→ What to produce
Across the data below, count every line where the string "كوفي" appears. Answer with the number alone.

Segment Start: Listed entries

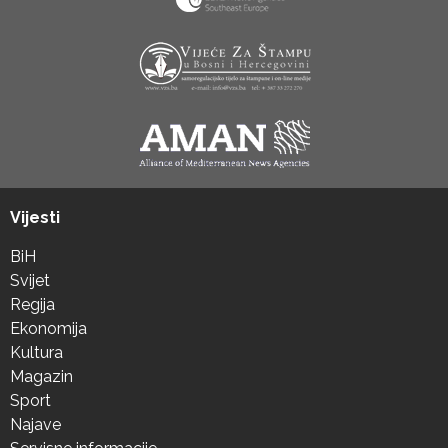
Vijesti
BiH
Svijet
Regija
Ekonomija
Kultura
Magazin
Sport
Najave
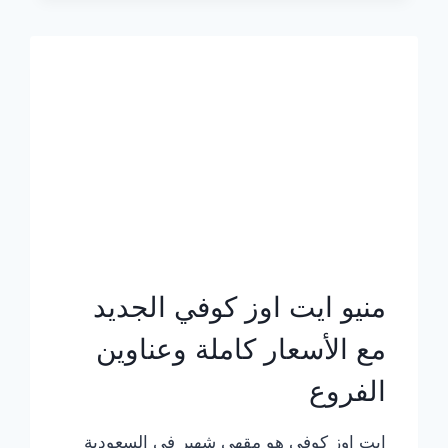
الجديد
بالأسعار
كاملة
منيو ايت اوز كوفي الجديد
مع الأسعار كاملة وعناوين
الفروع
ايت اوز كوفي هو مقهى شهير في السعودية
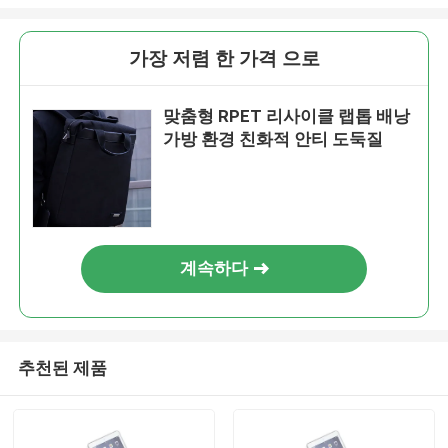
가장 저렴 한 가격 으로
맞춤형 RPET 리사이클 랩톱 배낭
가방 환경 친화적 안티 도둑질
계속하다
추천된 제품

Segment End: Listed entries

→ Expected answer
2